I just knocked about another 20% off your execution time. You're welcome.
Admin
...why is nobody commenting on the fact that checkInteger and checkDouble are exactly identical.
Boris was not just an idiot, he was a liar.
Admin
An engineer, physicist and Computer Scientist we're asked to show whether all odd numbers were prime.
The engineer (a bit miffed that we was being bothered with such an irrelevant problem) suggested that until someone (not him) could offer a counter example of an odd number that was not prime, we should accept that all odd numbers might be prime.
The physicist chose some odd numbers, 3,5,7,11 and concluded that as all of these were prime, it might be a reasonable hypothesis that all odd numbers should be prime.
The Computer Scientist (possibly Boris) went away and laboured on a a complex algorithm to determine whether a given input was Prime. He tested it extensively before declaring that all odd numbers must be prime: 3....PRIME 3....PRIME 3....PRIME 3....PRIME 3....PRIME ...
Admin
As a preliminary exercise it filters out some of the useless - and a few questions (at a subsequent interview) about how their solution works and obstacles they found in creating their program usually exposes those who understand what their program does (irrespective of whether they wrote it or copied it) and those who definitely copied it without understanding how it works. Of those who can explain how it works, it doesn't really bother me whether they made it themselves or copied someone else's directly (the fact they understand the workings is reasonable assurance that they won't blindly copy stuff that doesn't work - and may be more inclined to use in-built API's than the gung-ho developer who believes they can make a good Calendar/Date class).

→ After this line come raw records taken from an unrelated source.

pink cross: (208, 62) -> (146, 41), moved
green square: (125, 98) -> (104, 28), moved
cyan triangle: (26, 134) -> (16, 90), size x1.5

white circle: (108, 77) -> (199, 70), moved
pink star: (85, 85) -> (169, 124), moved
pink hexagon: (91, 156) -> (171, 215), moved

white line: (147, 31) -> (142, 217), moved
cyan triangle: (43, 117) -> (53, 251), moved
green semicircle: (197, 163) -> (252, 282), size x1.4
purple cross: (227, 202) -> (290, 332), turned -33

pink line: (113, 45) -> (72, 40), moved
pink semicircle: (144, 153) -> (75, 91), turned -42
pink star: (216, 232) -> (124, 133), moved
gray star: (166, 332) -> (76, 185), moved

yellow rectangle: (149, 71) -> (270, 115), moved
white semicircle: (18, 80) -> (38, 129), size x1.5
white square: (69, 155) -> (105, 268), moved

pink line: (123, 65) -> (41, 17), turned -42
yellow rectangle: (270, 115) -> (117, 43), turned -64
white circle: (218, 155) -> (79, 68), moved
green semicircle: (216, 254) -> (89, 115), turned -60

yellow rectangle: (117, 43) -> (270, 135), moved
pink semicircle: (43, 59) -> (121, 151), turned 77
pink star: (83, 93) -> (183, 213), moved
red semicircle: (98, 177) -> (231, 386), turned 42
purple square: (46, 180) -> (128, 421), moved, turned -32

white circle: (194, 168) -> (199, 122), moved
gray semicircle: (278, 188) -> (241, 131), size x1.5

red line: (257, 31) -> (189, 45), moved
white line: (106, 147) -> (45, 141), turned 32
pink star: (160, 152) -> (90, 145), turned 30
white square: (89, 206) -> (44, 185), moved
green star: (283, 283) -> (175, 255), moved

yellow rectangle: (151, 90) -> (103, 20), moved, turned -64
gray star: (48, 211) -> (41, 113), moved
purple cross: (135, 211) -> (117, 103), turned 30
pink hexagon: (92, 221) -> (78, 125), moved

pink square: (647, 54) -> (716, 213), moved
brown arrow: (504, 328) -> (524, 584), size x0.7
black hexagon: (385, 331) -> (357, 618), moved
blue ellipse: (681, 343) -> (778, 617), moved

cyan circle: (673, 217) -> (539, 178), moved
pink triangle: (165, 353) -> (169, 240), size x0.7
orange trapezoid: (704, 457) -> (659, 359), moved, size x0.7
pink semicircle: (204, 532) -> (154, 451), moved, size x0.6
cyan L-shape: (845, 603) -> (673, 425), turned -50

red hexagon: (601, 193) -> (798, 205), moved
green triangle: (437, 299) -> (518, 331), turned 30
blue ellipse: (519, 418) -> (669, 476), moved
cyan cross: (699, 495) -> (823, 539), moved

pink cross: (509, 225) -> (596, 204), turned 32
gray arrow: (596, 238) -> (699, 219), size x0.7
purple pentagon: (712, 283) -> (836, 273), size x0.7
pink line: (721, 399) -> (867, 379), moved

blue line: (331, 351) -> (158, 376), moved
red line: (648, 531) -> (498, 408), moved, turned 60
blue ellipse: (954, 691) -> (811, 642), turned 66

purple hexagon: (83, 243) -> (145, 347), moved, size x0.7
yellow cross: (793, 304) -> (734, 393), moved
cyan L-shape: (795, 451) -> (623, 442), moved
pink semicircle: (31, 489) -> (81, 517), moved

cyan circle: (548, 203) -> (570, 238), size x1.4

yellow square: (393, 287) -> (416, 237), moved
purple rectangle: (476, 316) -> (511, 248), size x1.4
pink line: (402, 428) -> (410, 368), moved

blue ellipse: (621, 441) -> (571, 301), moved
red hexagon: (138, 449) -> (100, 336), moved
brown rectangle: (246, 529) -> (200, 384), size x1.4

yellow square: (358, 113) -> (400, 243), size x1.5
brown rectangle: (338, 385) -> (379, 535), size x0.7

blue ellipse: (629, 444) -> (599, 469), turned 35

Do you want a candidate who has a limited amount of skill that will never develop, or one that is happy to teach themselves by googling for ideas?
Admin
You use these sort of algorithms to create look-up tables. If you need to find whether a number beyond your list is prime, you can always extend it (using the same formula).
Startup: calculate primes to 19 Eg: Test if 9 is Prime - Lookup. Test if 25 is prime - better extend list to 29 and lookup Test if 23 is prime - lookup test if 34 is prime - extend list to 37 and lookup etc....
of course if it's a one off (or a trivial case (%2) then it might be overkill) - but in the real world nothing is ever a one-off.
Admin
But the candidate failed, so score one for that assignment.
I'd say "ability to use google" is necessary but not sufficient for most programming jobs.
Anyway, you could use this assignment also to check coding and documentation style, unless they just copy it directly from the internet (which you should be able to discover if you also know how to use google).